It has been four months since Best Buy Co. Inc. announced it was spending $800 million in cash to buy GreatCall, a mobile device and emergency call service for older adults and their family caregivers.

Since closing on the deal in October, the Richfield-based retailer has quietly beefed up its focus and expertise around its health care business.

Earlier this month, the company tapped Asheesh Saksena as president of Best Buy Health, a role officials said is designed to “refine and implement” its health strategy.

Saksena, who was hired in 2016 and had led the Strategic Growth Office, will focus on expanding technology that can help seniors live independently in their homes and provide peace of mind to their families.

Best Buy also has hired two veteran health care executives to its board of directors.

On Dec. 19, it appointed Eugene A. Woods, the president and chief executive of Charlotte, N.C.-based Atrium Health, to the board. Atrium is a $10 billion non-profit enterprise that operates hospitals, clinics and nursing homes.

Woods has been working in health care for 25 years and was listed among Modern Healthcare’s most influential people in healthcare in 2018.

In October, the Best Buy board brought on Cindy Kent, a former president and general manager of 3M’s Infection and Prevention Division, a $1.65 billion global healthcare business.
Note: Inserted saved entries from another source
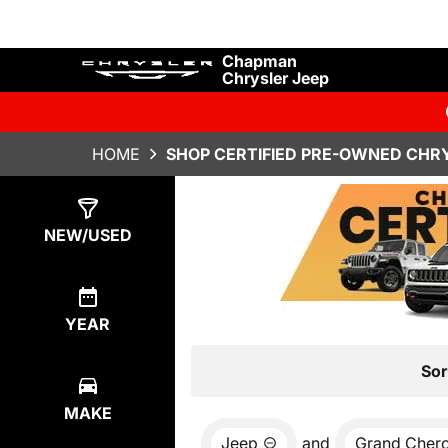
Chapman
Chrysler Jeep
HOME
SHOP CERTIFIED PRE-OWNED CHRY
Show
4
Results
NEW/USED
YEAR
Sor
MAKE
Jeep
and
Grand Cher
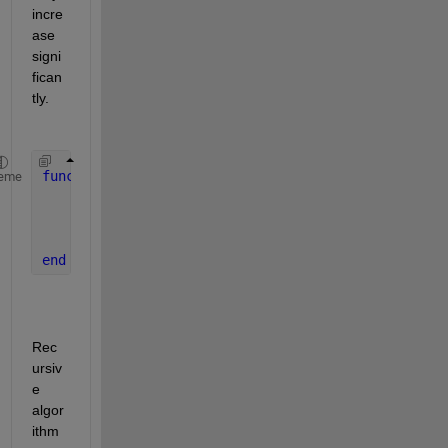
incre
ase 
signi
fican
tly.
function 
rcca(x,y,A,k)
eme
...
    rcca(nx,ny,A,k);
...
end 
Rec
ursiv
e 
algor
ithm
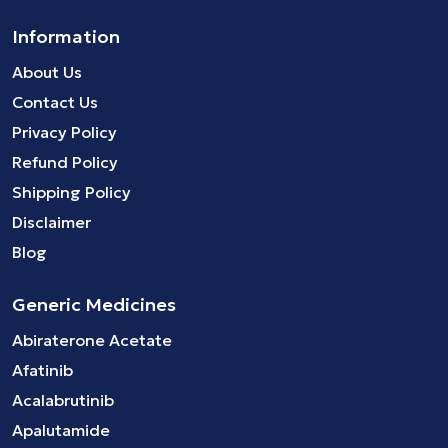
Information
About Us
Contact Us
Privacy Policy
Refund Policy
Shipping Policy
Disclaimer
Blog
Generic Medicines
Abiraterone Acetate
Afatinib
Acalabrutinib
Apalutamide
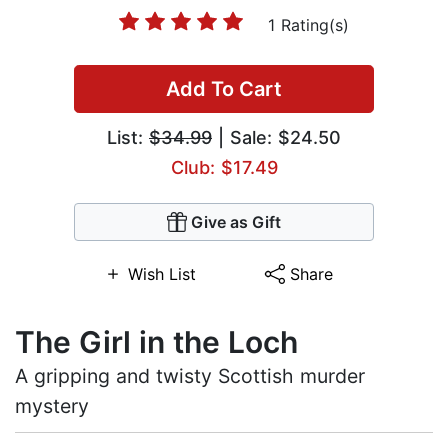
1 Rating(s)
Add To Cart
List:
$34.99
| Sale: $24.50
Club: $17.49
Give as Gift
Wish List
Share
The Girl in the Loch
A gripping and twisty Scottish murder
mystery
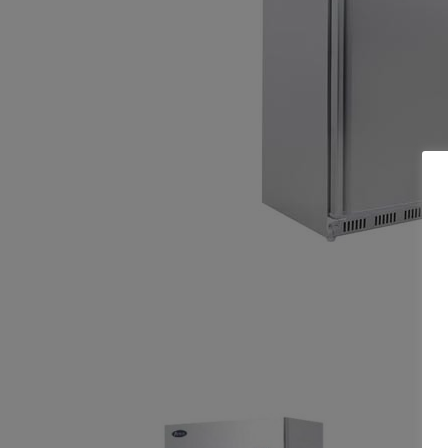
Related products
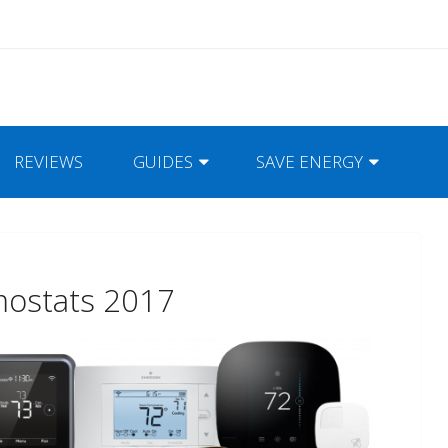
REVIEWS
GUIDES
SAVE ENERGY
mostats 2017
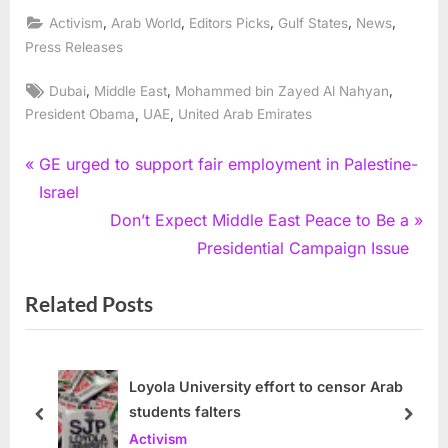
,
,
,
,
,
Activism
Arab World
Editors Picks
Gulf States
News
Press Releases
Tags:
,
,
,
Dubai
Middle East
Mohammed bin Zayed Al Nahyan
,
,
President Obama
UAE
United Arab Emirates
Post
P
GE urged to support fair employment in Palestine-
r
Israel
navigation
e
N
Don’t Expect Middle East Peace to Be a
v
e
Presidential Campaign Issue
i
x
Related Posts
o
t
u
P
s
o
P
s
Loyola University effort to censor Arab
students falters
o
t
prev
next
Activism
s
:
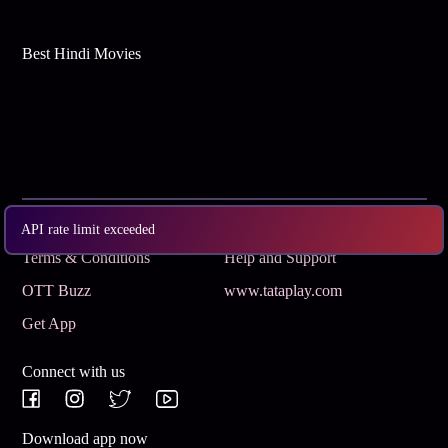
Best Hindi Movies
Subscribe
Privacy Policy
API rate limit exceeded
Terms & Conditions
Help and Support
OTT Buzz
www.tataplay.com
Get App
Connect with us
Download app now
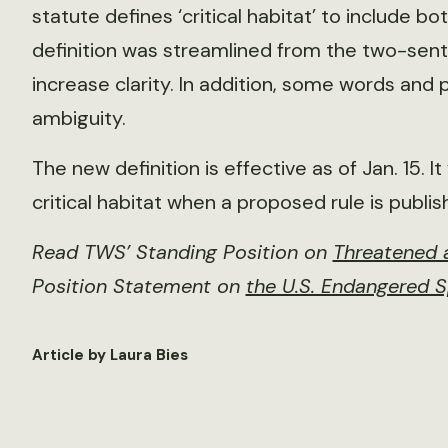
statute defines ‘critical habitat’ to include 
definition was streamlined from the two-sent
increase clarity. In addition, some words and
ambiguity.
The new definition is effective as of Jan. 15. I
critical habitat when a proposed rule is publis
Read TWS’ Standing Position on
Threatened a
Position Statement on
the U.S. Endangered 
Article by Laura Bies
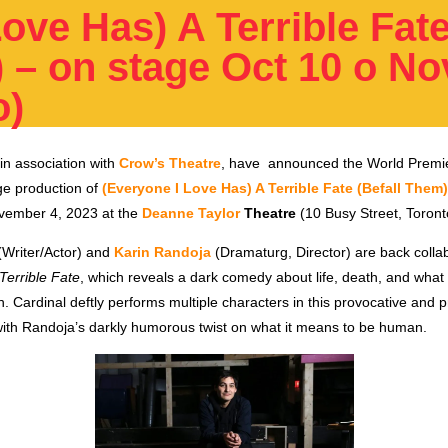
ove Has) A Terrible Fat
 – on stage Oct 10 o No
o)
in association with
Crow’s Theatre
, have announced
the World Premi
ge production of
(Everyone I Love Has) A Terrible Fate (Befall Them)
vember 4, 2023 at the
Deanne Taylor
Theatre
(10 Busy Street, Toront
Writer/Actor)
and
Karin Randoja
(Dramaturg, Director)
are back collab
Terrible Fate
, which reveals a dark comedy about life, death, and what 
n. Cardinal deftly performs multiple characters in this provocative and 
ith Randoja’s darkly humorous twist on what it means to be human.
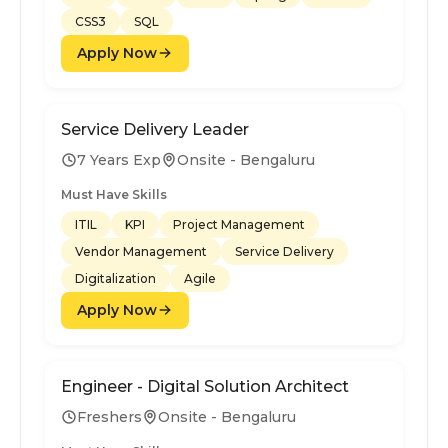
CSS3
SQL
Apply Now
Service Delivery Leader
7 Years Exp
Onsite - Bengaluru
Must Have Skills
ITIL
KPI
Project Management
Vendor Management
Service Delivery
Digitalization
Agile
Apply Now
Engineer - Digital Solution Architect
Freshers
Onsite - Bengaluru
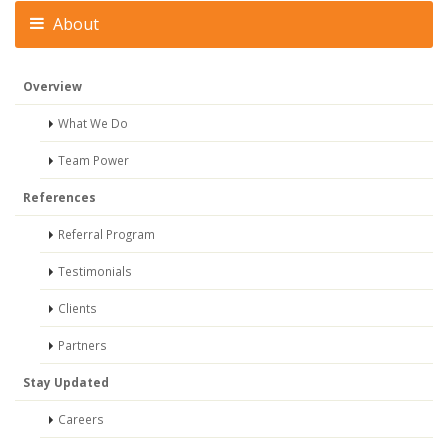
About
Overview
What We Do
Team Power
References
Referral Program
Testimonials
Clients
Partners
Stay Updated
Careers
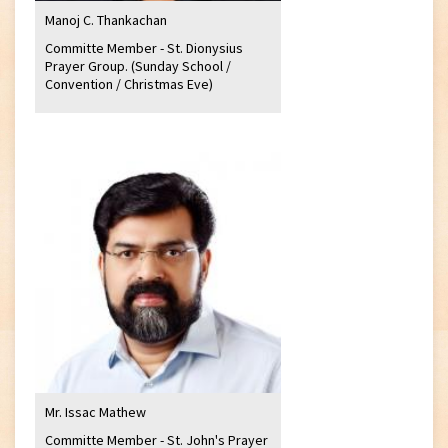
Manoj C. Thankachan
Committe Member - St. Dionysius
Prayer Group. (Sunday School /
Convention / Christmas Eve)
Mr. Issac Mathew
Committe Member - St. John's Prayer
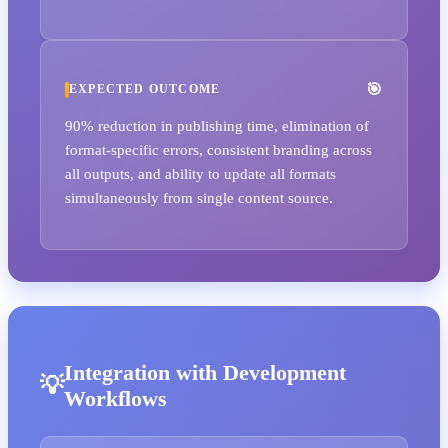
EXPECTED OUTCOME
90% reduction in publishing time, elimination of
format-specific errors, consistent branding across
all outputs, and ability to update all formats
simultaneously from single content source.
Integration with Development
Workflows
Previously Kent worked at Medtronic and pharmaceutical giant Eli Lilly & Co.

Best Buy CEO and board chairman Hubert Joly noted that each appointment was a strategic move as the company builds and innovates its health and wellness business.

Technology in the health and fitness arena has been a mainstay of Best Buy’s business for years. But Best Buy is making a major play to serve an aging America.
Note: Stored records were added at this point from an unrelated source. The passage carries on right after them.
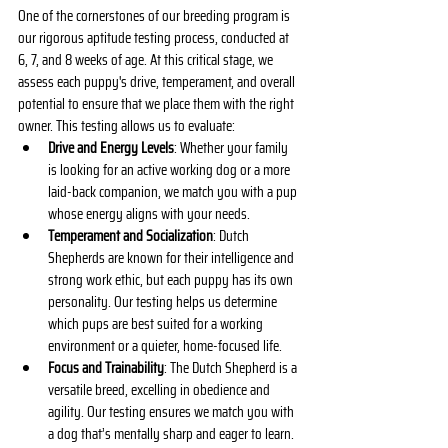
One of the cornerstones of our breeding program is 
our rigorous aptitude testing process, conducted at 
6, 7, and 8 weeks of age. At this critical stage, we 
assess each puppy's drive, temperament, and overall 
potential to ensure that we place them with the right 
owner. This testing allows us to evaluate:
Drive and Energy Levels
: Whether your family 
is looking for an active working dog or a more 
laid-back companion, we match you with a pup 
whose energy aligns with your needs.
Temperament and Socialization
: Dutch 
Shepherds are known for their intelligence and 
strong work ethic, but each puppy has its own 
personality. Our testing helps us determine 
which pups are best suited for a working 
environment or a quieter, home-focused life.
Focus and Trainability
: The Dutch Shepherd is a 
versatile breed, excelling in obedience and 
agility. Our testing ensures we match you with 
a dog that’s mentally sharp and eager to learn.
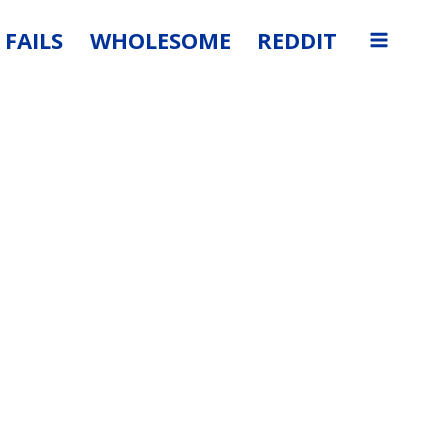
FAILS
WHOLESOME
REDDIT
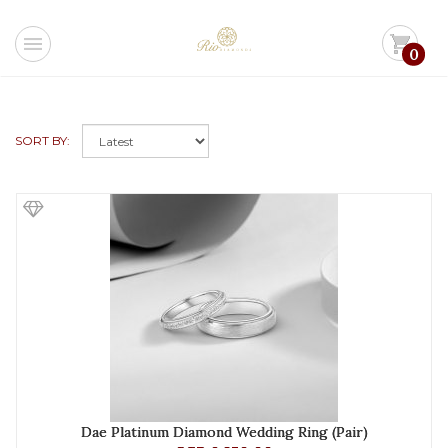
menu
shopping_cart
0
SORT BY:
Dae Platinum Diamond Wedding Ring (Pair)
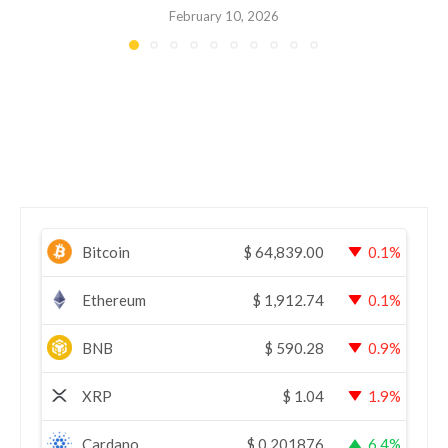
February 10, 2026
Bitcoin
$
64,839.00
0.1%
Ethereum
$
1,912.74
0.1%
BNB
$
590.28
0.9%
XRP
$
1.04
1.9%
Cardano
$
0.201876
6.4%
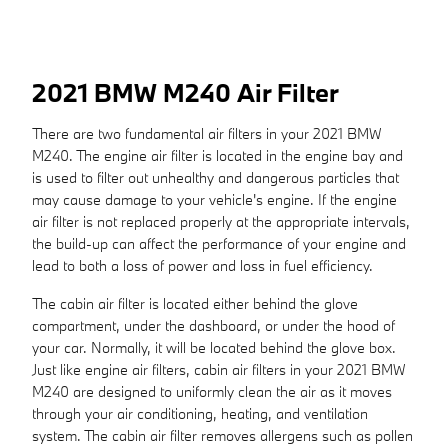
2021 BMW M240 Air Filter
There are two fundamental air filters in your 2021 BMW
M240. The engine air filter is located in the engine bay and
is used to filter out unhealthy and dangerous particles that
may cause damage to your vehicle's engine. If the engine
air filter is not replaced properly at the appropriate intervals,
the build-up can affect the performance of your engine and
lead to both a loss of power and loss in fuel efficiency.
The cabin air filter is located either behind the glove
compartment, under the dashboard, or under the hood of
your car. Normally, it will be located behind the glove box.
Just like engine air filters, cabin air filters in your 2021 BMW
M240 are designed to uniformly clean the air as it moves
through your air conditioning, heating, and ventilation
system. The cabin air filter removes allergens such as pollen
By 2030, one in five people will be over the age of 65. Technology holds the promise of helping people stay in their homes longer and to help connect aging adults with their children and other family caregivers.
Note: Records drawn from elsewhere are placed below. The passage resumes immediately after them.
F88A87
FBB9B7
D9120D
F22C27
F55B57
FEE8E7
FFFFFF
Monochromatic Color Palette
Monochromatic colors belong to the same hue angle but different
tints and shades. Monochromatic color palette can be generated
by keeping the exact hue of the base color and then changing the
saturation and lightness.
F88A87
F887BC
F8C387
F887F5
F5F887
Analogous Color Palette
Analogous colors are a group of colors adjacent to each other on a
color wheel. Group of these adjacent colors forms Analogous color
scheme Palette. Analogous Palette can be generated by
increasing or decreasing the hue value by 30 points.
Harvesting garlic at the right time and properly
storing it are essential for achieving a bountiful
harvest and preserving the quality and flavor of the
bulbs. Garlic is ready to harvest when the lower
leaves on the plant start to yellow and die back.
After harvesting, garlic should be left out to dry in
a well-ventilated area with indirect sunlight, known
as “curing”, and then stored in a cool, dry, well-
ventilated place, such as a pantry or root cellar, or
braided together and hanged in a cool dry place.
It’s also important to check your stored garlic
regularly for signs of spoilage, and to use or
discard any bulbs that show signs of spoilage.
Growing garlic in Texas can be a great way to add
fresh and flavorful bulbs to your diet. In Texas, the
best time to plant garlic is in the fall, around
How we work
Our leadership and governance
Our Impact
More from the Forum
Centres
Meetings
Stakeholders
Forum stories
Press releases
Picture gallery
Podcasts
GreatCall, based in San Diego, has at least 900,000 subscribers for its service, which includes mobile technology and simple devices to connect older adults with family members or with trained call center operators who can answer questions or call emergency personnel if necessary.

The purchase complemented a similar Best Buy service called Assured Living that incorporates motion sensors and other monitoring technologies to try to prevent health crises and help older adults live independently.

Both services dovetail with Best Buy’s broader efforts to promote its expertise in “connected home” services, using Geek Squad employees to make in-home evaluations.